Allowing students to begin classes an hour later in the morning leads to improved exam results and better participation during lessons, according to a study carried out by the PXL University of Applied Sciences and Arts in Hasselt.
The experiment was carried out among students of journalism. Their first classes were shifted from 08.30 to 09.30.
The difference was immediately noticed from the results of mid-term exams in January. Students who had followed a general humanities education in secondary school showed little change.
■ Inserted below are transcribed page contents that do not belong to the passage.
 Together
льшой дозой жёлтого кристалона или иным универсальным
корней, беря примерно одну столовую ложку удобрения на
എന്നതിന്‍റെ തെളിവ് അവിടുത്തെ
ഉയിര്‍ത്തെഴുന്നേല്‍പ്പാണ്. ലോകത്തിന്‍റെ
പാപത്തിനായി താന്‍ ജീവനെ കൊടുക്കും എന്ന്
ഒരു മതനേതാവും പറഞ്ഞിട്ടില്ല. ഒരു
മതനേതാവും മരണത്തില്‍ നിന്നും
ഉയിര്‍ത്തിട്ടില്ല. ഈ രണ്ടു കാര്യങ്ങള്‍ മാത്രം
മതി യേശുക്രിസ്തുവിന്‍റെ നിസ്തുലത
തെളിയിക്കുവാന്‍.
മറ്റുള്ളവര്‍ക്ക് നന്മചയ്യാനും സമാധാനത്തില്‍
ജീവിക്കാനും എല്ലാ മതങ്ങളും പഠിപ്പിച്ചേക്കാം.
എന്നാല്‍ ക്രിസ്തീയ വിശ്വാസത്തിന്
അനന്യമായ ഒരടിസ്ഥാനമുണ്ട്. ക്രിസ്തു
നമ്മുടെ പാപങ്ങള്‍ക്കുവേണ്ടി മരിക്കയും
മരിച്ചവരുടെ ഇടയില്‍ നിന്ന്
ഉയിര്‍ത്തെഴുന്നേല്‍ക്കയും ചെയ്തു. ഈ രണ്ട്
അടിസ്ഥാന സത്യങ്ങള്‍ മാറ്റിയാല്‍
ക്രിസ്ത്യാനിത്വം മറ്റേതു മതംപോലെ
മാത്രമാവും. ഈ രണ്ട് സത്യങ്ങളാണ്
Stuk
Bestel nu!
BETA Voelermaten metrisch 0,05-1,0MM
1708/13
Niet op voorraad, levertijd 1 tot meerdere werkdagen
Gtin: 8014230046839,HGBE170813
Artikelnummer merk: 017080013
But students who had followed technical or art education in school had results 5% better than average, said Veerle Schuyten, head of the media and tourism department.
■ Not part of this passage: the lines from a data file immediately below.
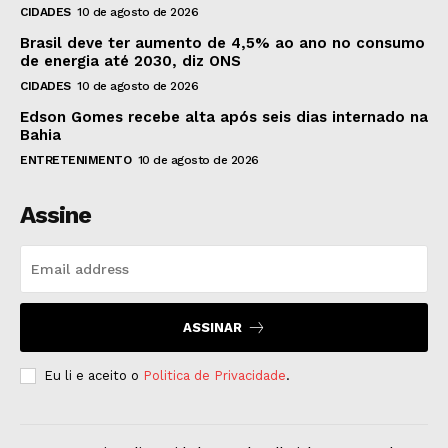
CIDADES
10 de agosto de 2026
Brasil deve ter aumento de 4,5% ao ano no consumo
de energia até 2030, diz ONS
CIDADES
10 de agosto de 2026
Edson Gomes recebe alta após seis dias internado na
Bahia
ENTRETENIMENTO
10 de agosto de 2026
Assine
ASSINAR
Eu li e aceito o
Politica de Privacidade
.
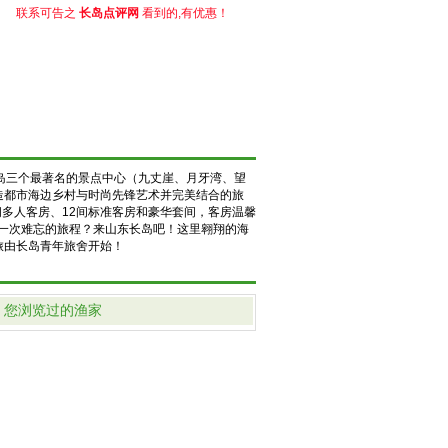
联系可告之
长岛点评网
看到的,有优惠！
岛三个最著名的景点中心（九丈崖、月牙湾、望
造都市海边乡村与时尚先锋艺术并完美结合的旅
多人客房、12间标准客房和豪华套间，客房温馨
了一次难忘的旅程？来山东长岛吧！这里翱翔的海
旅由长岛青年旅舍开始！
您浏览过的渔家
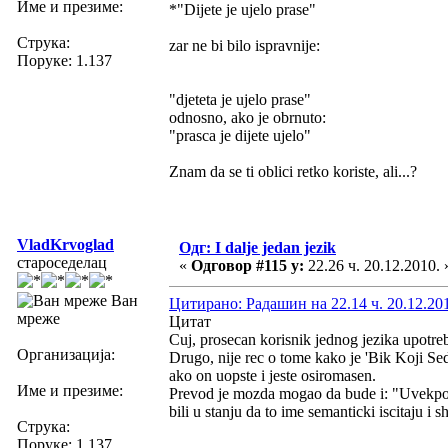
Име и презиме:
*"Dijete je ujelo prase"
Струка:
zar ne bi bilo ispravnije:
Поруке: 1.137
"djeteta je ujelo prase"
odnosno, ako je obrnuto:
"prasca je dijete ujelo"
Znam da se ti oblici retko koriste, ali...?
VladKrvoglad
Одг: I dalje jedan jezik
староседелац
«
Одговор #115 у:
22.26 ч. 20.12.2010. 
Ван
Цитирано: Радашин на 22.14 ч. 20.12.20
мреже
Цитат
Cuj, prosecan korisnik jednog jezika upotreb
Организација:
Drugo, nije rec o tome kako je 'Bik Koji Se
ako on uopste i jeste osiromasen.
Име и презиме:
Prevod je mozda mogao da bude i: "Uvekposedn
bili u stanju da to ime semanticki iscitaju i s
Струка:
Поруке: 1.137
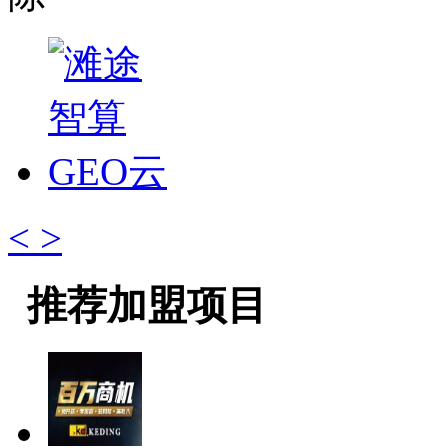
<
>
推荐加盟项目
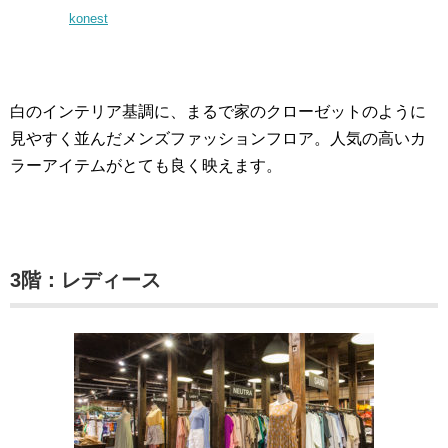
konest
白のインテリア基調に、まるで家のクローゼットのように
見やすく並んだメンズファッションフロア。人気の高いカ
ラーアイテムがとても良く映えます。
3階：レディース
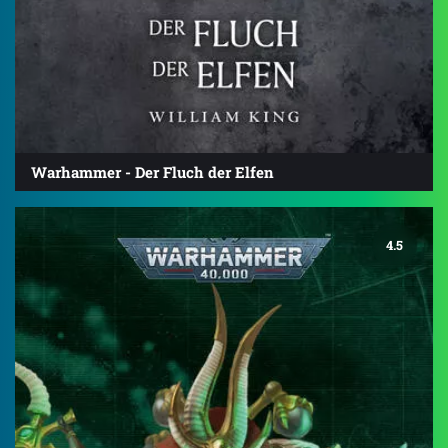
Warhammer - Der Fluch der Elfen
4.5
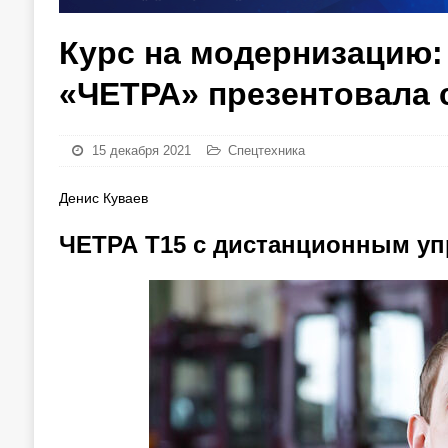
Курс на модернизацию: 
«ЧЕТРА» презентовала 
15 декабря 2021
Спецтехника
Денис Куваев
ЧЕТРА Т15 с дистанционным у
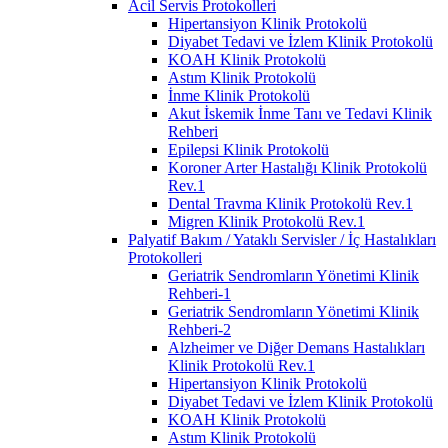
Acil Servis Protokolleri
Hipertansiyon Klinik Protokolü
Diyabet Tedavi ve İzlem Klinik Protokolü
KOAH Klinik Protokolü
Astım Klinik Protokolü
İnme Klinik Protokolü
Akut İskemik İnme Tanı ve Tedavi Klinik
Rehberi
Epilepsi Klinik Protokolü
Koroner Arter Hastalığı Klinik Protokolü
Rev.1
Dental Travma Klinik Protokolü Rev.1
Migren Klinik Protokolü Rev.1
Palyatif Bakım / Yataklı Servisler / İç Hastalıkları
Protokolleri
Geriatrik Sendromların Yönetimi Klinik
Rehberi-1
Geriatrik Sendromların Yönetimi Klinik
Rehberi-2
Alzheimer ve Diğer Demans Hastalıkları
Klinik Protokolü Rev.1
Hipertansiyon Klinik Protokolü
Diyabet Tedavi ve İzlem Klinik Protokolü
KOAH Klinik Protokolü
Astım Klinik Protokolü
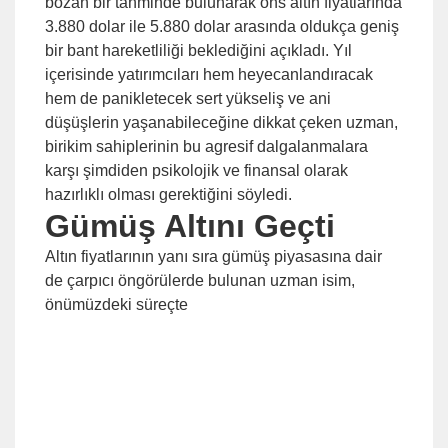
bozan bir tahminde bulunarak ons altın fiyatlarında
3.880 dolar ile 5.880 dolar arasında oldukça geniş
bir bant hareketliliği beklediğini açıkladı. Yıl
içerisinde yatırımcıları hem heyecanlandıracak
hem de panikletecek sert yükseliş ve ani
düşüşlerin yaşanabileceğine dikkat çeken uzman,
birikim sahiplerinin bu agresif dalgalanmalara
karşı şimdiden psikolojik ve finansal olarak
hazırlıklı olması gerektiğini söyledi.
Gümüş Altını Geçti
Altın fiyatlarının yanı sıra gümüş piyasasına dair
de çarpıcı öngörülerde bulunan uzman isim,
önümüzdeki süreçte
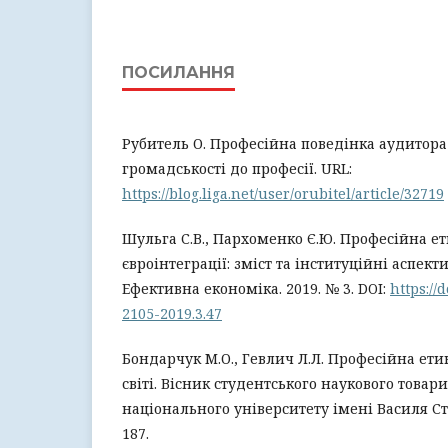
ПОСИЛАННЯ
Рубитель О. Професійна поведінка аудитора
громадськості до професії. URL:
https://blog.liga.net/user/orubitel/article/32719
Шульга С.В., Пархоменко Є.Ю. Професійна е
євроінтеграції: зміст та інституційні аспек
Ефективна економіка. 2019. № 3. DOI:
https://
2105-2019.3.47
Бондарчук М.О., Гевлич Л.Л. Професійна етик
світі. Вісник студентського наукового товар
національного університету імені Василя Стус
187.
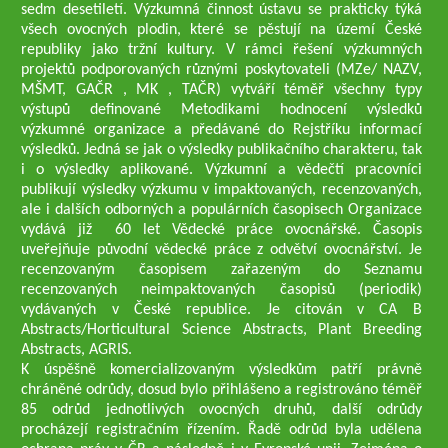
sedm desetiletí. Výzkumná činnost ústavu se prakticky týká
všech ovocných plodin, které se pěstují na území České
republiky jako tržní kultury. V rámci řešení výzkumných
projektů podporovaných různými poskytovateli (MZe/ NAZV,
MŠMT, GAČR , MK , TAČR) vytváří téměř všechny typy
výstupů definované Metodikami hodnocení výsledků
výzkumné organizace a předávané do Rejstříku informací
výsledků. Jedná se jak o výsledky publikačního charakteru, tak
i o výsledky aplikované. Výzkumní a vědečtí pracovníci
publikují výsledky výzkumu v impaktovaných, recenzovaných,
ale i dalších odborných a populárních časopisech Organizace
vydává již 60 let Vědecké práce ovocnářské. Časopis
uveřejňuje původní vědecké práce z odvětví ovocnářství. Je
recenzovaným časopisem zařazeným do Seznamu
recenzovaných neimpaktovaných časopisů (periodik)
vydávaných v České republice. Je citován v CA B
Abstracts/Horticultural Science Abstracts, Plant Breeding
Abstracts, AGRIS.
K úspěšně komercializovaným výsledkům patří právně
chráněné odrůdy, dosud bylo přihlášeno a registrováno téměř
85 odrůd jednotlivých ovocných druhů, další odrůdy
procházejí registračním řízením. Řadě odrůd byla udělena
The effects were also seen in the classroom.
“The students are more rested, and so they take a more active part in lessons, and admit themselves that they are better able to work on their assignments,” she said.
Some students have since taken to going to bed an hour later, but that does not seem to change the results.
“According to the research, it appears that it makes no difference if you go to bed later or not. It is mainly that extra hour in the morning that makes you more fit.”
The college is aware that the experiment has only take account of one term, but other research backs up the findings.
“At some British and American schools they’ve been doing this for years, and over there it really does pay off,” Schuyten said. “Although of course exam results depend on a whole lot of other factors than just whether you’ve slept enough.” PXL will also extend the experiment in years to come.
“We will certainly be continuing with the journalism students, because we’ve seen it’s worth the effort. Whether we apply it to other classes has yet to be decided.”